(Data records)
- - -
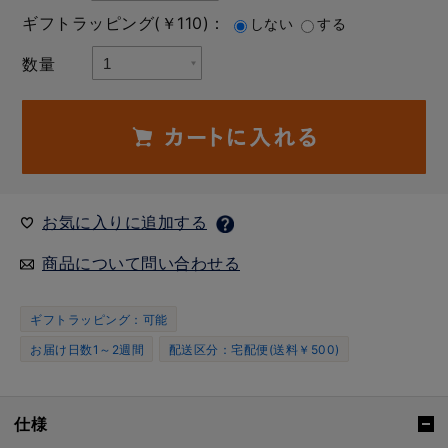
ギフトラッピング(￥110)：
しない
する
数量
お気に入りに追加する
商品について問い合わせる
ギフトラッピング：可能
お届け日数1～2週間
配送区分：宅配便(送料￥500)
仕様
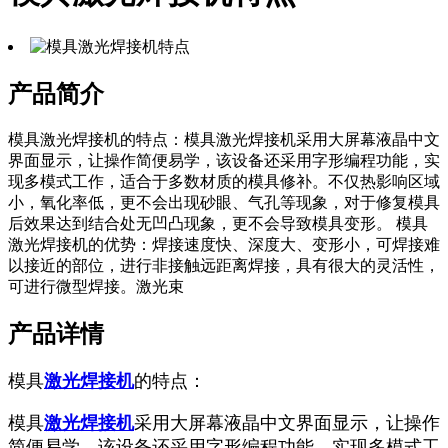
产品简介
模具激光焊接机的特点：模具激光焊接机采用大屏幕液晶中文
界面显示，让操作简便易学，该设备还采用字形编程功能，实
现多模式工作，适合于多数材质的模具修补。不仅热影响区域
小，氧化率低，更不会出现砂眼、气孔等现象，对于修复模具
后效果达到结合处无凹凸现象，更不会导致模具变形。 模具
激光焊接机的优势：焊接速度快、深度大、变形小，可焊接难
以接近的部位，进行非接触远距离焊接，具有很大的灵活性，
可进行微型焊接。激光束
产品详情
模具
激光焊接机
的特点：
模具
激光焊接机
采用大屏幕液晶中文界面显示，让操作
简便易学，该设备还采用字形编程功能，实现多模式工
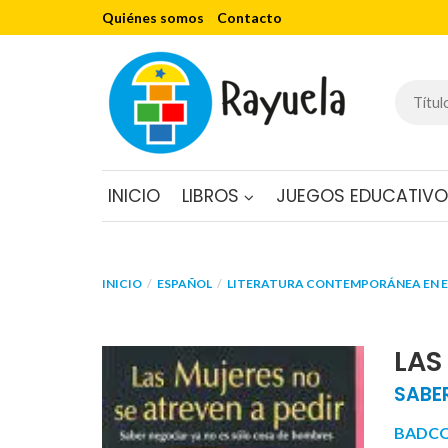
Quiénes somos
Contacto
INICIO
LIBROS
JUEGOS EDUCATIV
INICIO
ESPAÑOL
LITERATURA CONTEMPORÁNEA EN 
LAS
SABE
BADCO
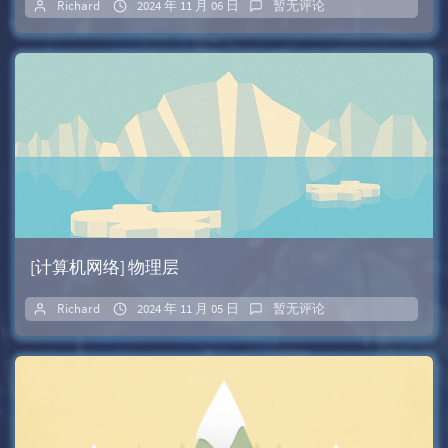
Richard
2024 年 11 月 06 日
暂无评论
[计算机网络] 物理层
Richard
2024 年 11 月 05 日
暂无评论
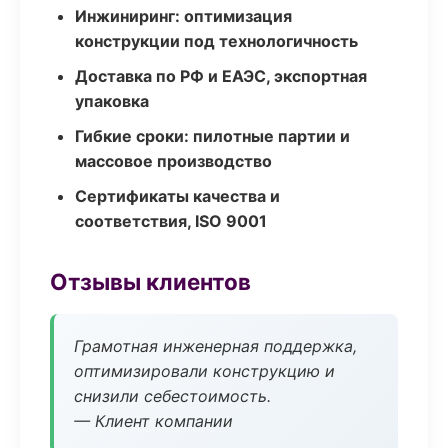
Инжиниринг: оптимизация
конструкции под технологичность
Доставка по РФ и ЕАЭС, экспортная
упаковка
Гибкие сроки: пилотные партии и
массовое производство
Сертификаты качества и
соответствия, ISO 9001
Отзывы клиентов
Грамотная инженерная поддержка,
оптимизировали конструкцию и
снизили себестоимость.
— Клиент компании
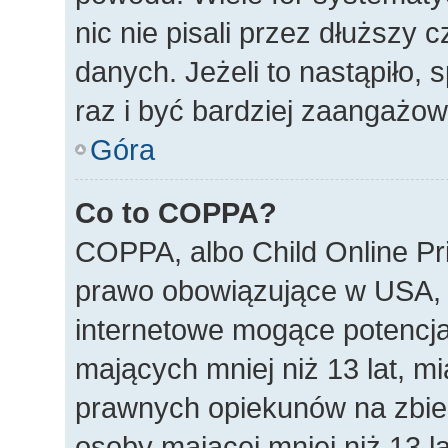
nic nie pisali przez dłuższy
danych. Jeżeli to nastąpiło, 
raz i być bardziej zaangażo
Góra
Co to COPPA?
COPPA, albo Child Online Pri
prawo obowiązujące w USA, 
internetowe mogące potencjal
mających mniej niż 13 lat, m
prawnych opiekunów na zbier
osoby mającej mniej niż 13 la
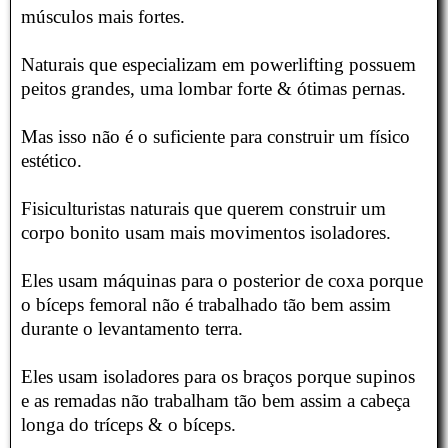
músculos mais fortes.
Naturais que especializam em powerlifting possuem
peitos grandes, uma lombar forte & ótimas pernas.
Mas isso não é o suficiente para construir um físico
estético.
Fisiculturistas naturais que querem construir um
corpo bonito usam mais movimentos isoladores.
Eles usam máquinas para o posterior de coxa porque
o bíceps femoral não é trabalhado tão bem assim
durante o levantamento terra.
Eles usam isoladores para os braços porque supinos
e as remadas não trabalham tão bem assim a cabeça
longa do tríceps & o bíceps.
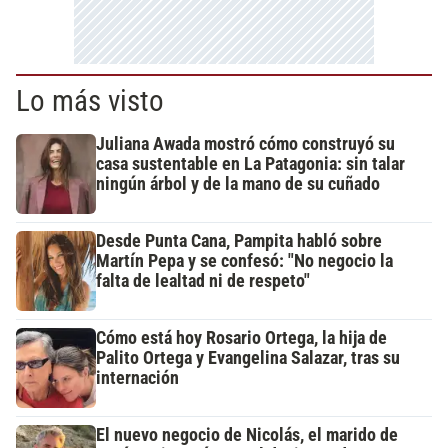
Lo más visto
Juliana Awada mostró cómo construyó su
casa sustentable en La Patagonia: sin talar
ningún árbol y de la mano de su cuñado
Desde Punta Cana, Pampita habló sobre
Martín Pepa y se confesó: "No negocio la
falta de lealtad ni de respeto"
Cómo está hoy Rosario Ortega, la hija de
Palito Ortega y Evangelina Salazar, tras su
internación
El nuevo negocio de Nicolás, el marido de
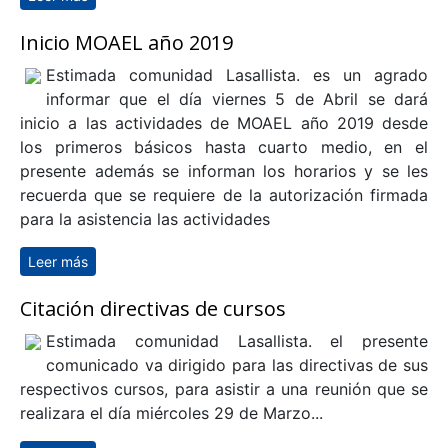
Inicio MOAEL año 2019
Estimada comunidad Lasallista. es un agrado
informar que el día viernes 5 de Abril se dará
inicio a las actividades de MOAEL año 2019 desde
los primeros básicos hasta cuarto medio, en el
presente además se informan los horarios y se les
recuerda que se requiere de la autorización firmada
para la asistencia las actividades
Leer más
sobre Inicio MOAEL año 2019
Citación directivas de cursos
Estimada comunidad Lasallista. el presente
comunicado va dirigido para las directivas de sus
respectivos cursos, para asistir a una reunión que se
realizara el día miércoles 29 de Marzo...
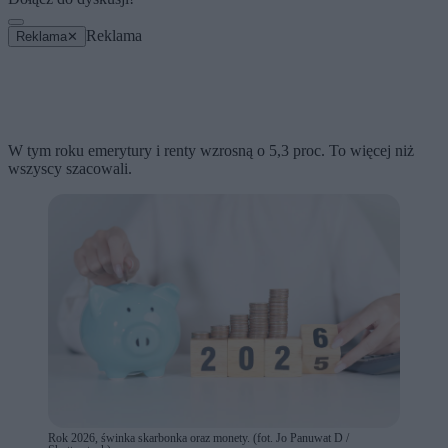
Reklama
Reklama
✕
W tym roku emerytury i renty wzrosną o 5,3 proc. To więcej niż
wszyscy szacowali.
Rok 2026, świnka skarbonka oraz monety. (fot. Jo Panuwat D /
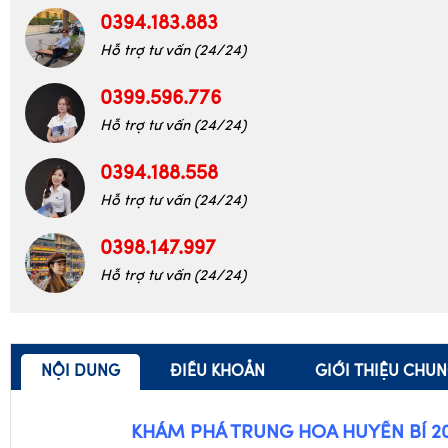
0399.596.776
Hỗ trợ tư vấn (24/24)
0394.188.558
Hỗ trợ tư vấn (24/24)
0398.147.997
Hỗ trợ tư vấn (24/24)
NỘI DUNG
ĐIỀU KHOẢN
GIỚI THIỆU CHU
KHÁM PHÁ TRUNG HOA HUYỀN BÍ 2
THƯỢNG HẢI – BẮC KINH – HÀNG CHÂU –
Tàu siêu cao tốc nhanh nhất Thế giới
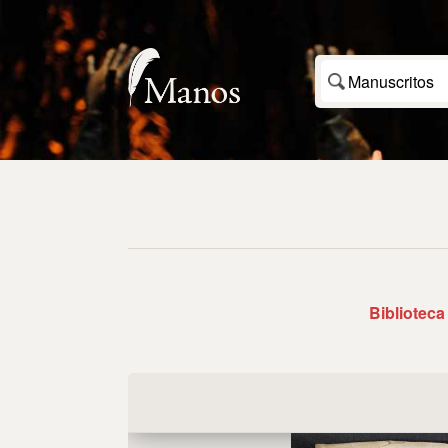
Manuscritos
Biblioteca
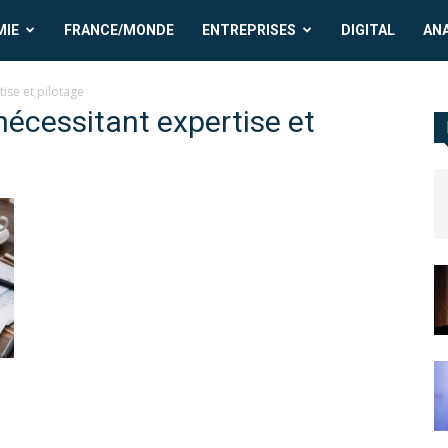
MIE
FRANCE/MONDE
ENTREPRISES
DIGITAL
AN
tise et pilotage
 nécessitant expertise et
.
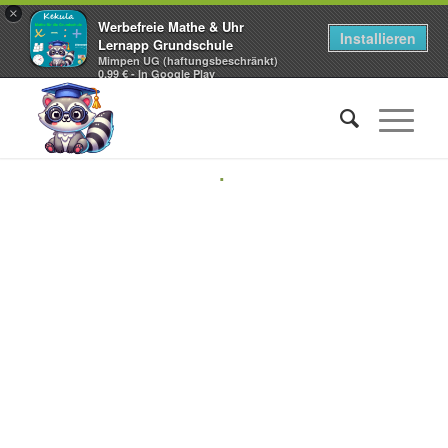
×
Werbefreie Mathe & Uhr
Installieren
Lernapp Grundschule
Mimpen UG (haftungsbeschränkt)
0,99 € - In Google Play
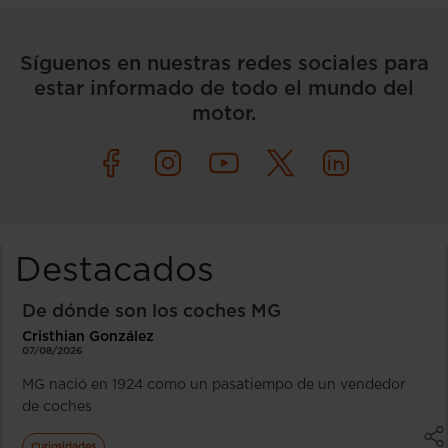
Síguenos en nuestras redes sociales para
estar informado de todo el mundo del
motor.
Destacados
De dónde son los coches MG
Cristhian González
07/08/2026
MG nació en 1924 como un pasatiempo de un vendedor
de coches
Curiosidades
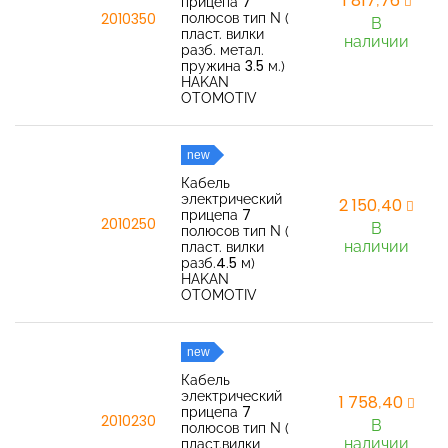
1 817,76
прицепа 7
полюсов тип N (
2010350
В
пласт. вилки
наличии
разб. метал.
пружина 3.5 м.)
HAKAN
OTOMOTIV
new
Кабель
электрический
2 150,40
прицепа 7
2010250
В
полюсов тип N (
наличии
пласт. вилки
разб.4.5 м)
HAKAN
OTOMOTIV
new
Кабель
электрический
1 758,40
прицепа 7
2010230
В
полюсов тип N (
наличии
пласт.вилки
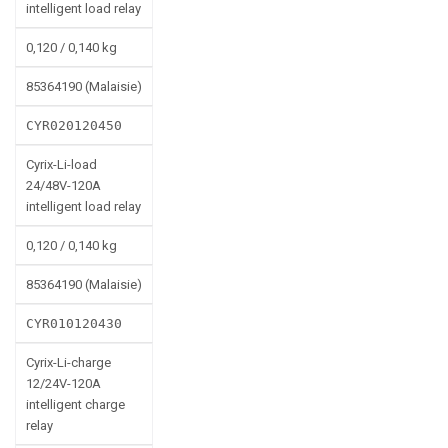
intelligent load relay
0,120 / 0,140 kg
85364190 (Malaisie)
CYR020120450
Cyrix-Li-load
24/48V-120A
intelligent load relay
0,120 / 0,140 kg
85364190 (Malaisie)
CYR010120430
Cyrix-Li-charge
12/24V-120A
intelligent charge
relay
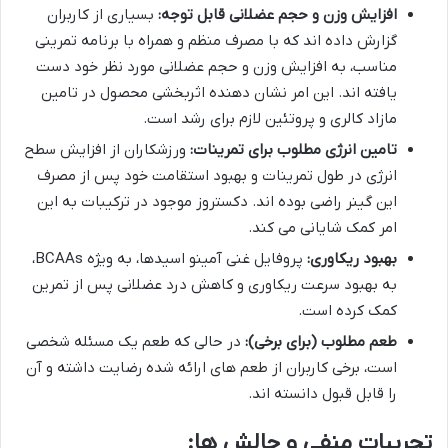
افزایش وزن و حجم عضلانی قابل توجه:
بسیاری از کاربران
گزارش داده اند که با مصرف منظم و همراه با برنامه تمرینی
مناسب، به افزایش وزن و حجم عضلانی مورد نظر خود دست
یافته اند. این امر نشان دهنده اثربخشی محصول در تامین
مازاد کالری و پروتئین لازم برای رشد است.
تامین انرژی مطلوب برای تمرینات:
ورزشکاران از افزایش سطح
انرژی در طول تمرینات و بهبود استقامت خود پس از مصرف
این گینر راضی بوده اند. دکستروز موجود در ترکیبات به این
امر کمک شایانی می کند.
بهبود ریکاوری:
پروفایل غنی آمینو اسیدها، به ویژه BCAAs،
به بهبود سرعت ریکاوری و کاهش درد عضلانی پس از تمرین
کمک کرده است.
طعم مطلوب (برای برخی):
در حالی که طعم یک مسئله شخصی
است، برخی کاربران از طعم های ارائه شده رضایت داشته و آن
را قابل قبول دانسته اند.
تجربیات منفی و چالش ها:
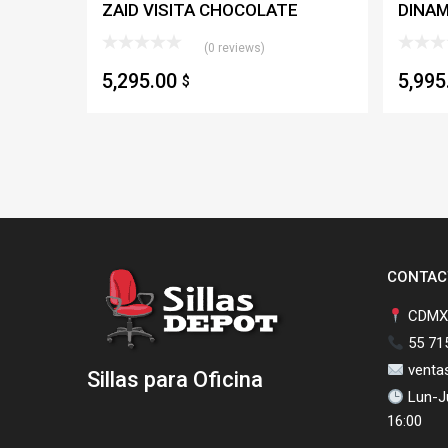
ZAID VISITA CHOCOLATE
DINA
(0 reviews)
5,295.00
5,99
$
CONTAC
CDMX,
55 71
venta
Sillas para Oficina
Lun-Ju
16:00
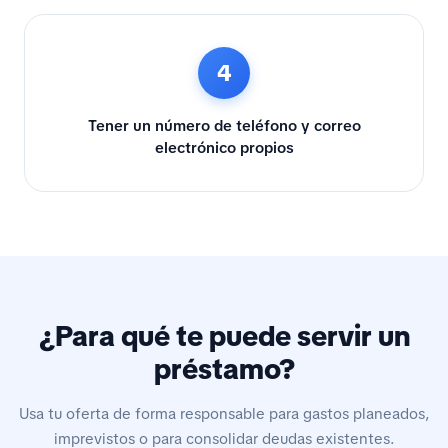
4
Tener un número de teléfono y correo
electrónico propios
¿Para qué te puede servir un
préstamo?
Usa tu oferta de forma responsable para gastos planeados,
imprevistos o para consolidar deudas existentes.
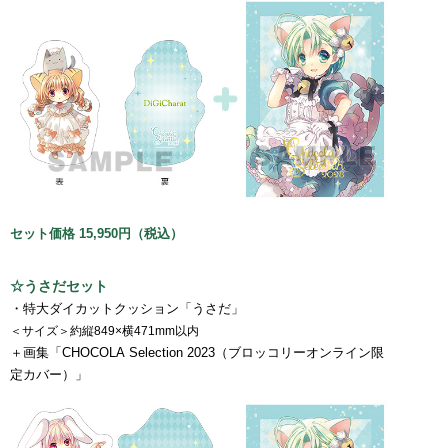
セット価格 15,950円（税込）
☆うさだセット
・特大ダイカットクッション「うさだ」
＜サイズ＞約縦849×横471mm以内
＋画集「CHOCOLA Selection 2023（ブロッコリーオンライン限
定カバー）」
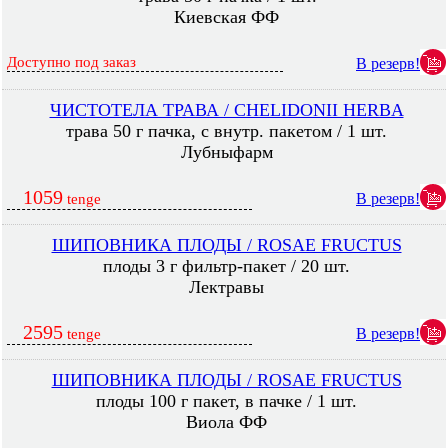
Киевская ФФ
Доступно под заказ
В резерв!
ЧИСТОТЕЛА ТРАВА / CHELIDONII HERBA
трава 50 г пачка, с внутр. пакетом / 1 шт.
Лубныфарм
1059
В резерв!
tenge
ШИПОВНИКА ПЛОДЫ / ROSAE FRUCTUS
плоды 3 г фильтр-пакет / 20 шт.
Лектравы
2595
В резерв!
tenge
ШИПОВНИКА ПЛОДЫ / ROSAE FRUCTUS
плоды 100 г пакет, в пачке / 1 шт.
Виола ФФ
- - -
(Aim of the task)
Say how many lines in the data hold the string "construir", and say nothing else.

(Reply)
2